Compare two or more genomes to discover the similarities and differences between them as well as their evolutionary relationships.
Can be donate any taxonomic level
How is comparative genomics being used?
Phylogeny:
By comparing sequences of genes or whole genomes across different genomes we can infer the evolutionary history.
Molecular evolution:
Understanding why and identifying regions in sequences that evolve with different rates.
Genome dynamics:
How does the structure and gene content of a genome change and general trends.
Conserved elements:
Identification of coding and regulatory regions
Epidemiology:
Finding the source of an infection
What is a good approach for finding out the SNPs associated with some trait to use as biological markers?
Sequencing deep with high quality reads is necessary to find the small SNPs.
Depending on wether there is a good quality reference or not we can use Illumina or PacBio HiFi and this also decides if we need to do a de novo assembly or if we can simply map back the reads to a reference.
GWAS is then appropriate for associationg the SNPs found to certain traits.
The drawback is that GWAS requires a large sample size to get enough statistical power and that also introduces the problems of multiple testing.
What is the difference between the core-genome and the pan-genome?
Core-genome: includes only genes found in all individuals of a given species. The “necessary genes”.
Pan-genome: includes all genes found in all individuals of a given species.
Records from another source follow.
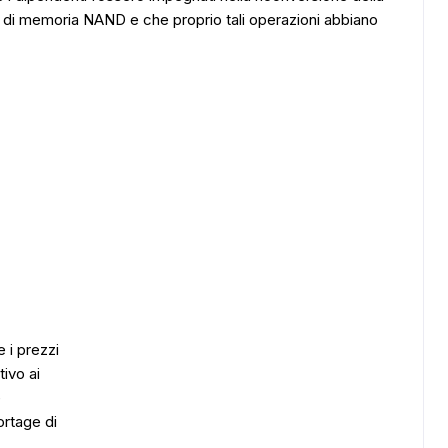
 di memoria NAND e che proprio tali operazioni abbiano
e i prezzi
tivo ai
e
ortage di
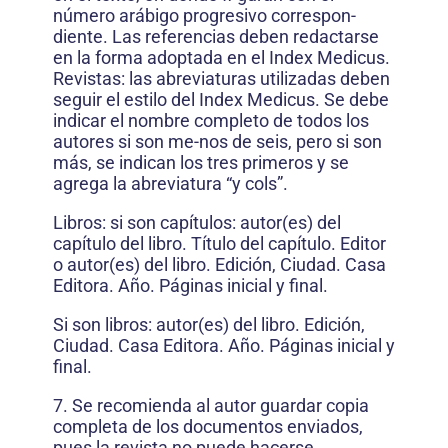
número arábigo progresivo correspon-
diente. Las referencias deben redactarse
en la forma adoptada en el Index Medicus.
Revistas: las abreviaturas utilizadas deben
seguir el estilo del Index Medicus. Se debe
indicar el nombre completo de todos los
autores si son me-nos de seis, pero si son
más, se indican los tres primeros y se
agrega la abreviatura “y cols”.
Libros: si son capítulos: autor(es) del
capítulo del libro. Título del capítulo. Editor
o autor(es) del libro. Edición, Ciudad. Casa
Editora. Año. Páginas inicial y final.
Si son libros: autor(es) del libro. Edición,
Ciudad. Casa Editora. Año. Páginas inicial y
final.
7. Se recomienda al autor guardar copia
completa de los documentos enviados,
pues la revista no puede hacerse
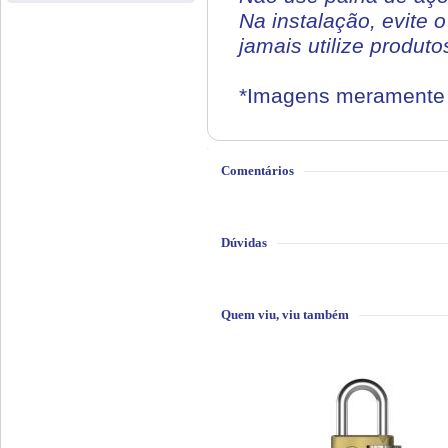
Na instalação, evite 
jamais utilize produt
*Imagens meramente i
Comentários
Dúvidas
Quem viu, viu também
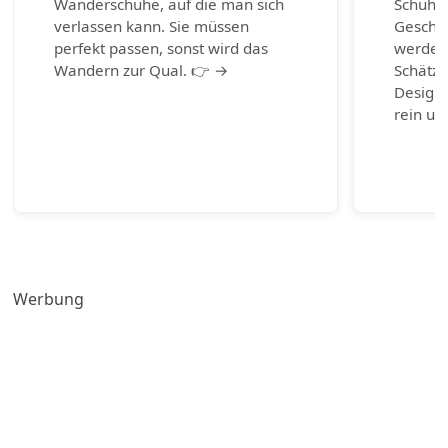
Wanderschuhe, auf die man sich
Schuhm
verlassen kann. Sie müssen
Geschic
perfekt passen, sonst wird das
werden.
Wandern zur Qual. 👉 →
Schätze
Design-
rein un
Werbung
Even the “non necessary ones”
How can we do comparative genomics at large phylogenetic scale?
To find similarities or differences in genome structure and genome size variation we can look at synteny and collinearity between the genomes.
How can we use comparative genomics to identify the sexes of patients?
If we have a reference of known sex we can map back the reads of the patients to the reference and see if we have heterozygote or homozygote sex chromosomes.
What are some epigenetic variations we can see in the genome? How can we view these differences between for example case/control studies, different tissues, developmental stages, paternal/maternal alleles?
Epigenetic variations can be in the form of variations in:
- DNA methylation: Changes whether transcription on the gene is active or not. This we can see variations of if we do WGBS for both case and control samples. The DNA is treated with bisulfate which converts unmethylated cytosines to uracil and this allows us to see the differences between two samples.
- Histone modification: depending on how the DNA is packed around the histones transcription will have a harder or easier time in accessing the DNA. Variations in how the DNA is interacting with the DNA can be viewed with Chip-Seq.
- Chromatin state refers to the configuration of chromatin that influences gene expression, characterized by nucleosome positioning and histone modifications. DNAse-seq is used to identify regions of open chromatin that are accessible to regulatory proteins. These regions, known as DNase I hypersensitive sites (DHSs), are indicative of active regulatory elements such as promoters, enhancers, insulators.
- Chromatin loops are three-dimensional interactions between distant genomic regions, crucial for regulating gene expression by facilitating enhancer-promoter interactions. Hi-C can be used to study chromatin interactions.